Desprecio, en fin, al conductor imbécil que atraviesa el carril de su derecha con brusquedad para salir de la rotonda, desdeñando al vecino que lo ocupa y aplasta, infartado, el freno. O al conductor gilipollas que, con las luces encendidas durante la oscuridad nocturna, ignora las distancias de seguridad entre vehículos, deslumbrando al usuario de delante a través del reflejo en el retrovisor (oye, tú… sí, tú, gilipollas, si con tus faros alumbras la luneta del coche delantero estás deslumbrando a su conductor, so memo). O a los camioneros capullos que pegan un claxonazo o lanzan ráfagas de luz para que el conductor de delante acelere, al ser más seguro, para ellos, claro, que adelantar. O, a propósito del rafagazo lumínico, al tonto que, aunque el conductor que lo precede vaya solo en el carril, avisa con código morse de candil de su propósito de adelantar; o peor, quemando asfalto en autovía por encima del límite de velocidad, anuncia su dominio exclusivo sobre el carril de la izquierda desde que vislumbra un coche en el de la derecha a un kilómetro de distancia.

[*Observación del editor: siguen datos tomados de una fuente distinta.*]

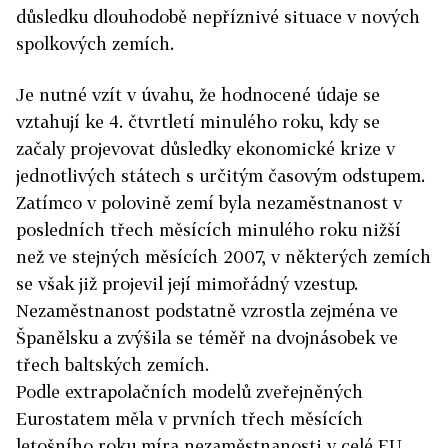
důsledku dlouhodobě nepříznivé situace v nových
spolkových zemích.
Je nutné vzít v úvahu, že hodnocené údaje se
vztahují ke 4. čtvrtletí minulého roku, kdy se
začaly projevovat důsledky ekonomické krize v
jednotlivých státech s určitým časovým odstupem.
Zatímco v polovině zemí byla nezaměstnanost v
posledních třech měsících minulého roku nižší
než ve stejných měsících 2007, v některých zemích
se však již projevil její mimořádný vzestup.
Nezaměstnanost podstatně vzrostla zejména ve
Španělsku a zvýšila se téměř na dvojnásobek ve
třech baltských zemích.
Podle extrapolačních modelů zveřejněných
Eurostatem měla v prvních třech měsících
letošního roku míra nezaměstnanosti v celé EU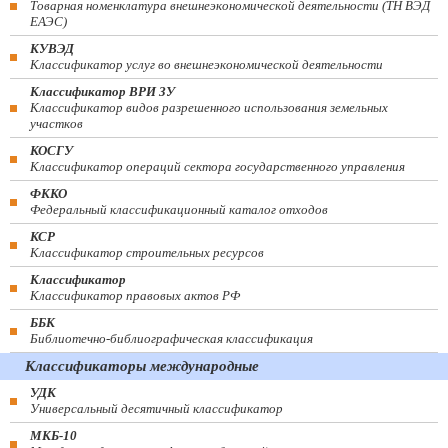
Товарная номенклатура внешнеэкономической деятельности (ТН ВЭД
ЕАЭС)
КУВЭД
Классификатор услуг во внешнеэкономической деятельности
Классификатор ВРИ ЗУ
Классификатор видов разрешенного использования земельных
участков
КОСГУ
Классификатор операций сектора государственного управления
ФККО
Федеральный классификационный каталог отходов
КСР
Классификатор строительных ресурсов
Классификатор
Классификатор правовых актов РФ
ББК
Библиотечно-библиографическая классификация
Классификаторы международные
УДК
Универсальный десятичный классификатор
МКБ-10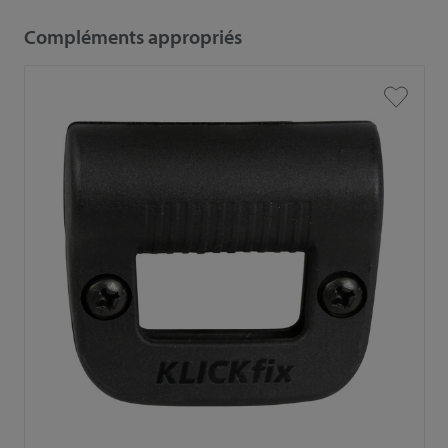
Compléments appropriés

Y, sin embargo, disfruto de una suerte de paz en la conducción breve, minutos, apenas una hora, a lo largo del directo y certero recorrido de una autovía. En la concentración al volante escuchando de fondo un programa en audio de interés, nada de zumba poligonera o caribeña, ni de contertulios politizados especializados en todas y cada una de las variopintas materias del conocimiento. Un periodo de concentración aislada de los fastidios y conflictos de la jornada o de la semana; clausurada del mundo que, fuera del habitáculo del coche, se desplaza y se aleja, para quedar atrás, desprendido de la espalda, de la baca, descongestionando mente y corazón. En esos instantes, lo confieso, me gusta conducir.